強くて、その一方で脆くもある。硝子のようですね」
「僕が硝子、、」
「深くは考えないでください。ただの例えです。どうぞ」
先にたって中へと入る。ガレリアはレイスを見た。
「悪い意味じゃないさ。行くぞ」
トン、と背中を叩き2人も扉をくぐった。
「いらっしゃい。ごめんなさいね、散らかってて」
「、、、、、いえ」
「悪いときに来たな」
引越しの真っ最中。箱や積まれた荷物の間から、アントワネットが姿を見せる。
「ルディさんの荷物をこっちに運んでるんでいるんですか」
「ええ。事務所はそのまま向こうなので
必要最低限のものだけのはずなんですけどね」
どう見てもそれ以上に見える荷物を2人は眺めた。
「えっと、、座ってもらうっていっても、いつもの部屋も荷物置場だし」
考えてみるが、家中が荷物置場となっていた。
「ルディ、いつもの部屋だけ先に片付けてしまいましょう」
「そうしますか。ああ、やりますよ。少し休んでください」
「手伝います。4人のほうが早いし」
4人目が誰なのか、わからないはずがない。
ルディとアントワネットは揃ってレイスを見た。
「間違ってる?」
そうガレリアに無邪気に問われれば、断ることなど無理。
「いいや、片付けてしまおう。
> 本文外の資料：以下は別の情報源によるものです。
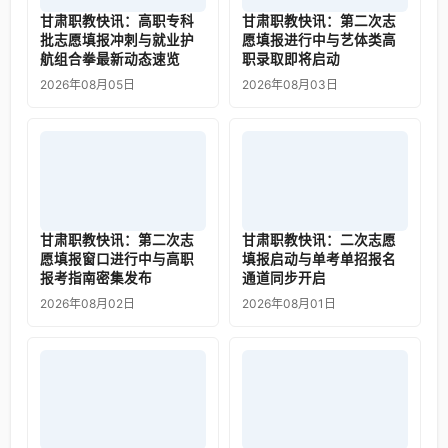
甘肃职教快讯：高职专科
甘肃职教快讯：第二次志
批志愿填报冲刺与就业护
愿填报进行中与艺体类高
航组合拳最新动态速览
职录取即将启动
2026年08月05日
2026年08月03日
甘肃职教快讯：第二次志
甘肃职教快讯：二次志愿
愿填报窗口进行中与高职
填报启动与单考单招报名
报考指南密集发布
通道同步开启
2026年08月02日
2026年08月01日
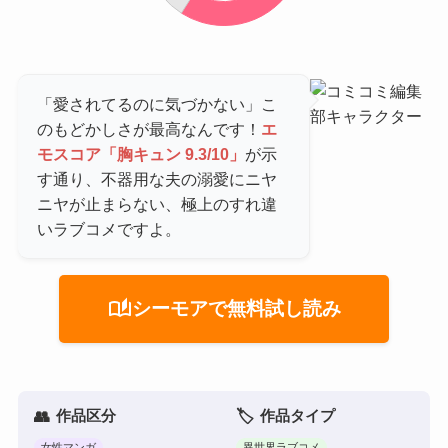
「愛されてるのに気づかない」こ
のもどかしさが最高なんです！
エ
モスコア「胸キュン 9.3/10」
が示
す通り、不器用な夫の溺愛にニヤ
ニヤが止まらない、極上のすれ違
いラブコメですよ。
auto_stories
シーモアで無料試し読み
作品区分
作品タイプ
女性マンガ
異世界ラブコメ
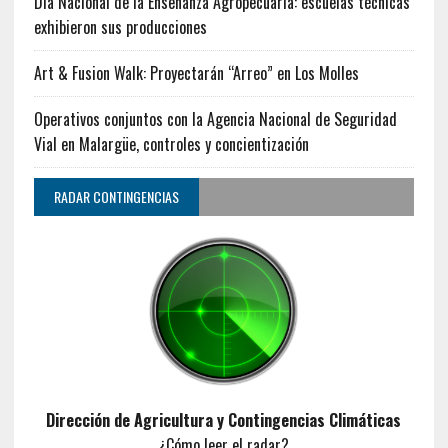
Día Nacional de la Enseñanza Agropecuaria: escuelas técnicas
exhibieron sus producciones
Art & Fusion Walk: Proyectarán “Arreo” en Los Molles
Operativos conjuntos con la Agencia Nacional de Seguridad
Vial en Malargüe, controles y concientización
RADAR CONTINGENCIAS
Dirección de Agricultura y Contingencias Climáticas
¿Cómo leer el radar?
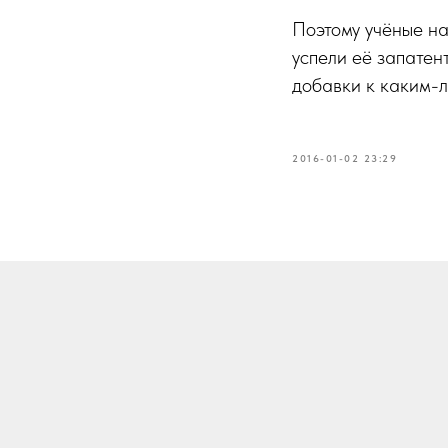
Поэтому учёные н
успели её запатен
добавки к каким-л
2016-01-02 23:29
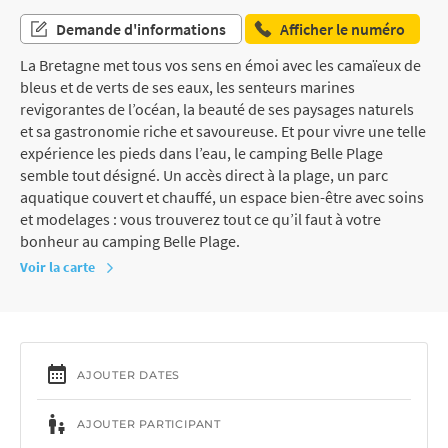
Demande d'informations
Afficher le numéro
La Bretagne met tous vos sens en émoi avec les camaïeux de
bleus et de verts de ses eaux, les senteurs marines
revigorantes de l’océan, la beauté de ses paysages naturels
et sa gastronomie riche et savoureuse. Et pour vivre une telle
expérience les pieds dans l’eau, le camping Belle Plage
semble tout désigné. Un accès direct à la plage, un parc
aquatique couvert et chauffé, un espace bien-être avec soins
et modelages : vous trouverez tout ce qu’il faut à votre
bonheur au camping Belle Plage.
Voir la carte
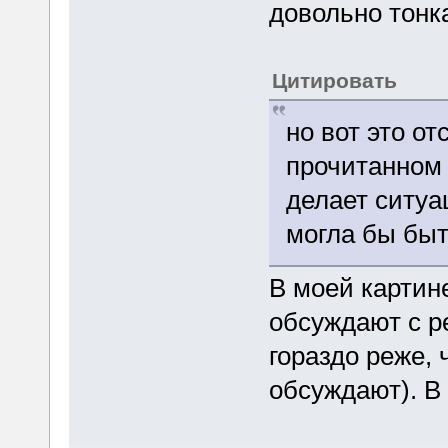
довольно тонка
Цитировать
но вот это о
прочитанном 
делает ситуа
могла бы быт
В моей картин
обсуждают с р
гораздо реже, 
обсуждают). В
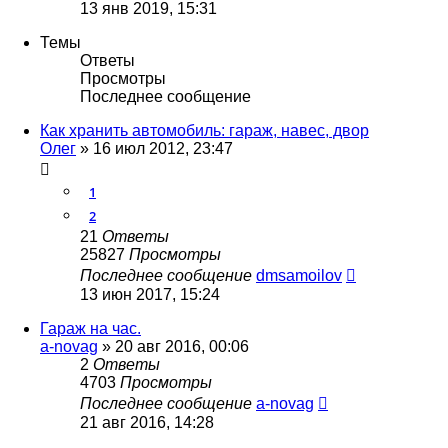
13 янв 2019, 15:31
Темы
Ответы
Просмотры
Последнее сообщение
Как хранить автомобиль: гараж, навес, двор
Олег
»
16 июл 2012, 23:47
1
2
21
Ответы
25827
Просмотры
Последнее сообщение
dmsamoilov
13 июн 2017, 15:24
Гараж на час.
a-novag
»
20 авг 2016, 00:06
2
Ответы
4703
Просмотры
Последнее сообщение
a-novag
21 авг 2016, 14:28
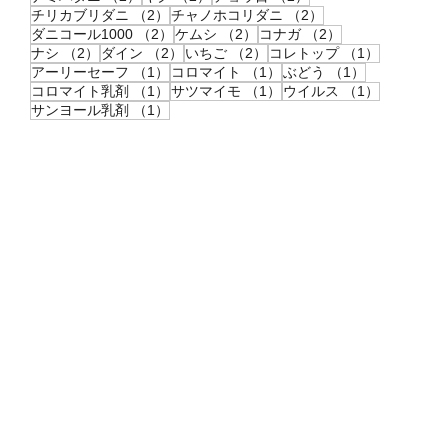
2件の記事
2件の記事
チリカブリダニ
（2）
チャノホコリダニ
（2）
2件の記事
2件の記事
2件の記事
ダニコール1000
（2）
ケムシ
（2）
コナガ
（2）
2件の記事
2件の記事
2件の記事
1件の記事
ナシ
（2）
ダイン
（2）
いちご
（2）
コレトップ
（1）
1件の記事
1件の記事
1件の記事
アーリーセーフ
（1）
コロマイト
（1）
ぶどう
（1）
1件の記事
1件の記事
1件の記事
コロマイト乳剤
（1）
サツマイモ
（1）
ウイルス
（1）
1件の記事
サンヨール乳剤
（1）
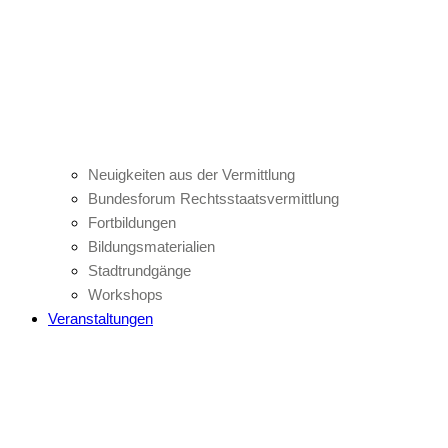
Neuigkeiten aus der Vermittlung
Bundesforum Rechtsstaatsvermittlung
Fortbildungen
Bildungsmaterialien
Stadtrundgänge
Workshops
Veranstaltungen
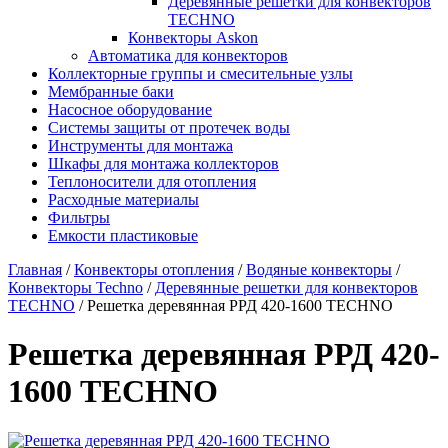
Деревянные решетки для конвекторов
TECHNO
Конвекторы Askon
Автоматика для конвекторов
Коллекторные группы и смесительные узлы
Мембранные баки
Насосное оборудование
Системы защиты от протечек воды
Инструменты для монтажа
Шкафы для монтажа коллекторов
Теплоносители для отопления
Расходные материалы
Фильтры
Емкости пластиковые
Главная
/
Конвекторы отопления
/
Водяные конвекторы
/
Конвекторы Techno
/
Деревянные решетки для конвекторов
TECHNO
/
Решетка деревянная РРД 420-1600 TECHNO
Решетка деревянная РРД 420-
1600 TECHNO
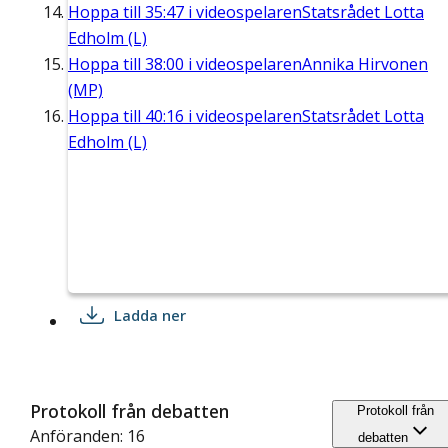
Hoppa till
35:47
i videospelaren
Statsrådet Lotta
Edholm (L)
Hoppa till
38:00
i videospelaren
Annika Hirvonen
(MP)
Hoppa till
40:16
i videospelaren
Statsrådet Lotta
Edholm (L)
Ladda ner
Protokoll från debatten
Protokoll från
Anföranden: 16
debatten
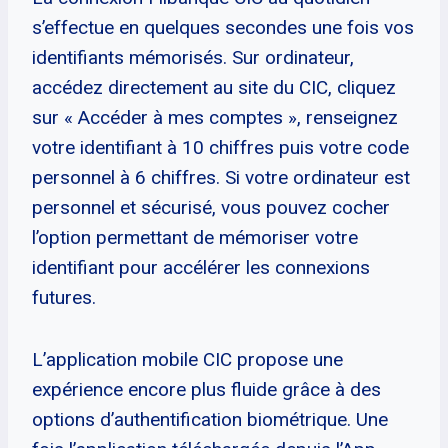
s’effectue en quelques secondes une fois vos
identifiants mémorisés. Sur ordinateur,
accédez directement au site du CIC, cliquez
sur « Accéder à mes comptes », renseignez
votre identifiant à 10 chiffres puis votre code
personnel à 6 chiffres. Si votre ordinateur est
personnel et sécurisé, vous pouvez cocher
l’option permettant de mémoriser votre
identifiant pour accélérer les connexions
futures.
L’application mobile CIC propose une
expérience encore plus fluide grâce à des
options d’authentification biométrique. Une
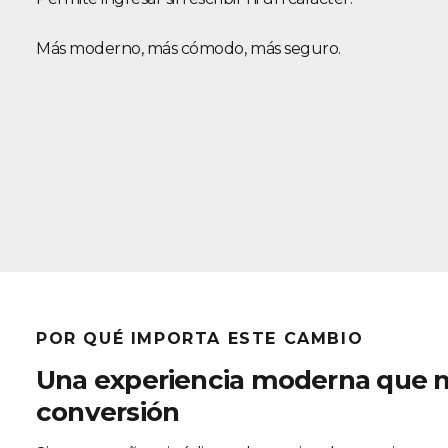
Más moderno, más cómodo, más seguro.
POR QUÉ IMPORTA ESTE CAMBIO
Una experiencia moderna que m
conversión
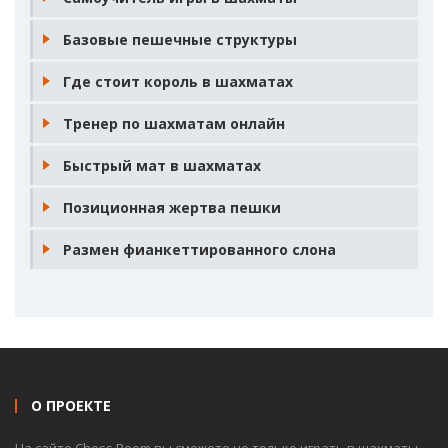
Базовые пешечные структуры
Где стоит король в шахматах
Тренер по шахматам онлайн
Быстрый мат в шахматах
Позиционная жертва пешки
Размен фианкеттированного слона
О ПРОЕКТЕ
На сайте Chess Boom вы сможете не только играть в шахматы,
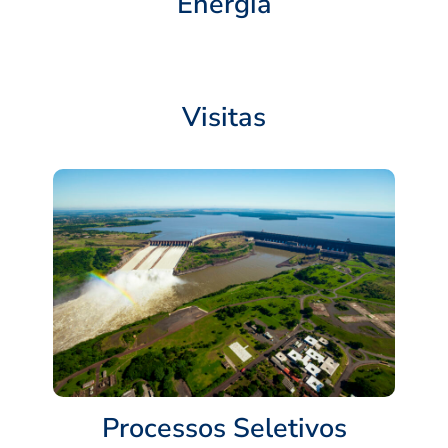
Energia
Visitas
Processos Seletivos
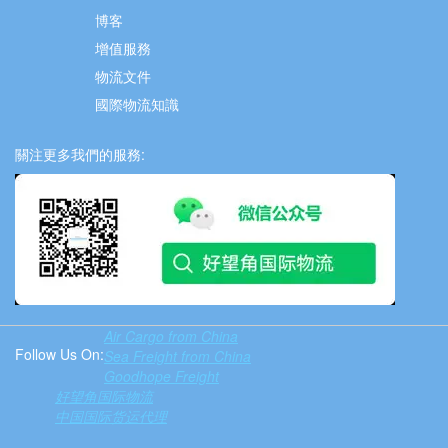
博客
增值服務
物流文件
國際物流知識
關注更多我們的服務:
Air Cargo from China
Follow Us On:
Sea Freight from China
Goodhope Freight
好望角国际物流
中国国际货运代理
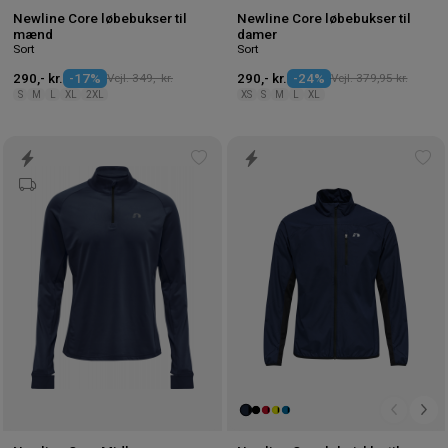
Newline Core løbebukser til
Newline Core løbebukser til
mænd
damer
Sort
Sort
290,- kr.
-17%
Vejl. 349,- kr.
290,- kr.
-24%
Vejl. 379,95 kr.
S
M
L
XL
2XL
XS
S
M
L
XL
Tilføj
Tilf
til
til
ønskeliste
øns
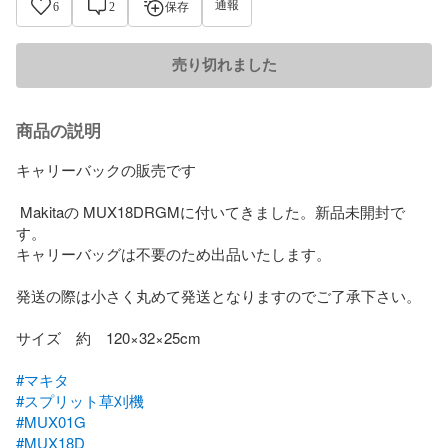
通報
6
2
保存
売り切れました
商品の説明
キャリーバックの販売です

 Makitaの MUX18DRGMに付いてきました。新品未開封で
す。

キャリーバッグは不要のため出品いたします。

発送の際は小さく丸めて発送となりますのでご了承下さい。

サイズ　約　120×32×25cm

#マキタ
#スプリット草刈機
#MUX01G
#MUX18D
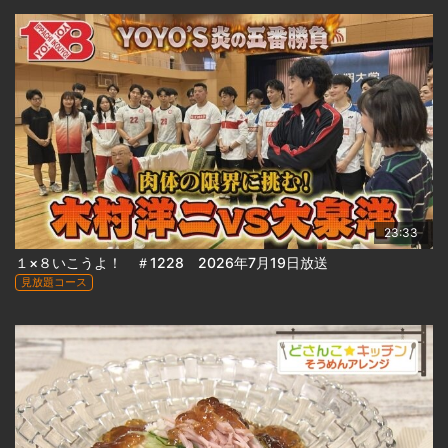
23:33
１×８いこうよ！ ＃1228 2026年7月19日放送
見放題コース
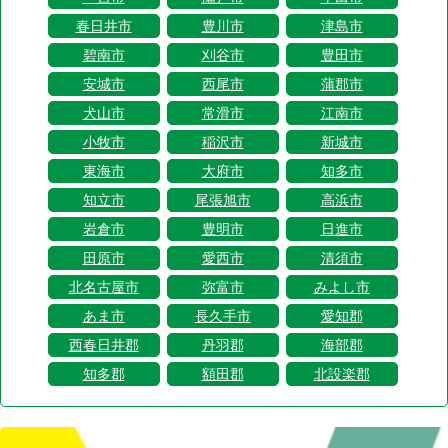
春日井市
豊川市
津島市
碧南市
刈谷市
豊田市
安城市
西尾市
蒲郡市
犬山市
常滑市
江南市
小牧市
稲沢市
新城市
東海市
大府市
知多市
知立市
尾張旭市
高浜市
岩倉市
豊明市
日進市
田原市
愛西市
清須市
北名古屋市
弥富市
みよし市
あま市
長久手市
愛知郡
西春日井郡
丹羽郡
海部郡
知多郡
額田郡
北設楽郡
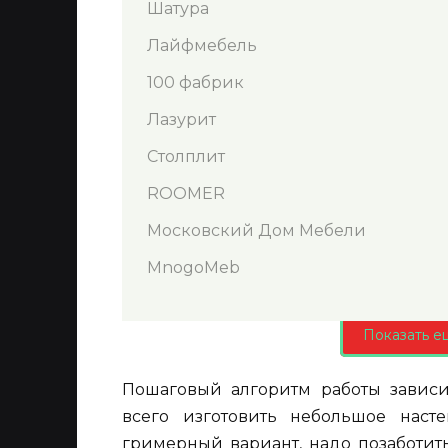
Шатура
Лайфмебель
100 фабрик
Лазурит
Столплит
ROOMER
Московский Дом Мебели
MnogoMeb
Показать е
Пошаговый алгоритм работы завис
всего изготовить небольшое наст
гримерный вариант, надо позаботит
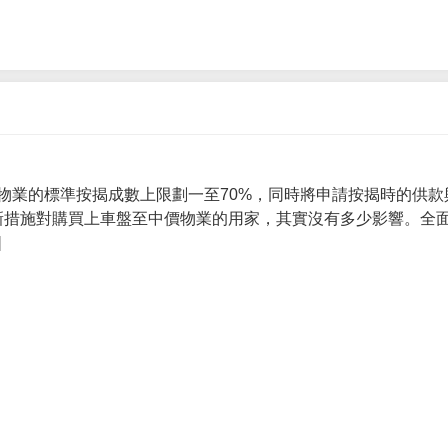
物業的標準按揭成數上限劃一至70%，同時將申請按揭時的供款
 新措施對購買上車盤至中價物業的用家，其實沒有多少影響。全面
]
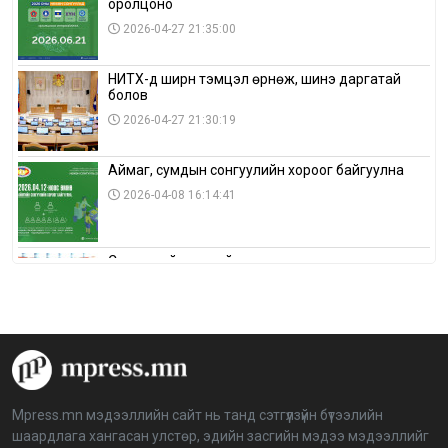
оролцоно
2026-04-27 21:35:00
НИТХ-д ширүүн тэмцэл өрнөж, шинэ даргатай
болов
2026-04-27 21:30:19
Аймаг, сумдын сонгуулийн хороог байгуулна
2026-04-08 16:14:41
Сонгуулийн хуулийн зөрчил, шалгах,
шийдвэрлэх ажиллагааны талаар хэлэлцлээ
2026-04-08 16:09:26
“Дэлхийн мөнгөний долоо хоног-2026” аян Төв
аймагт үргэлжилж байна
2026-04-03 12:00:00
Mpress.mn мэдээллийн сайт нь танд сэтгүүлзүйн бүтээлийн
шаардлага хангасан улстөр, эдийн засгийн мэдээ мэдээллийг
BTS-ийн тоглолтыг Netflix дэлхий даяар шууд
ルディ、今夜はおごれよ」
「手持ちの一番いい酒をだしますよ」
くすくと笑いながら返す。そして4人は山積みの荷物と向かい合った。
「ガレリアにはかないませんね。一緒になって、少しは行動的になりました?」
「肉体労働が向いていると思うか」
「一番似合いません」
「ありがとう、ガレリア。助かるわ」
「お礼代わりです。ルディさんとアントワネットさんにはいくら感謝しても足りないもの。
これは何処に置けばいいですか」
「えっと、、あの角の棚にお願い」
そして陽が傾くころ、ようやく住めるまでになったところで4人はテーブルを囲んだ。